→ **Exercise**: Reproduce the tail of the data exactly. It starts at the line containing "Was­ser­mo­ni­to­ring mög­lich. Die" and runs to the last line.

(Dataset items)
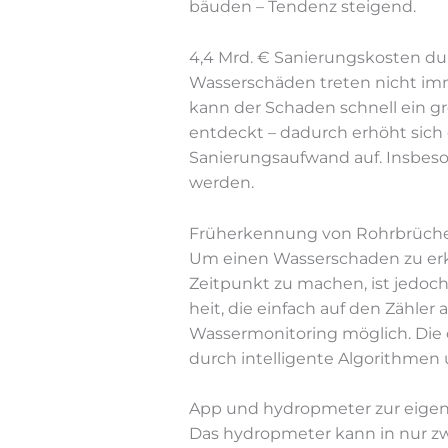
bäu­den – Ten­denz steigend.
4,4 Mrd. € Sanierungskosten du
Was­ser­schä­den tre­ten nicht im­m
kann der Scha­den schnell ein gr
ent­deckt – da­durch er­höht sich d
Sa­nie­rungs­auf­wand auf. Ins­be­s
werden.
Früherkennung von Rohrbrüchen
Um ei­nen Was­ser­scha­den zu er­k
Zeit­punkt zu ma­chen, ist je­doch s
heit, die ein­fach auf den Zäh­ler
Was­ser­mo­ni­to­ring mög­lich. Die 
durch in­tel­li­gen­te Al­go­rith­m
App und hydropmeter zur eigens
Das hy­dro­p­me­ter kann in nur zwe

→ **Exercise result**:
Was­ser­mo­ni­to­ring mög­lich. Die 
durch in­tel­li­gen­te Al­go­rith­m
App und hydropmeter zur eigens
Das hy­dro­p­me­ter kann in nur zwe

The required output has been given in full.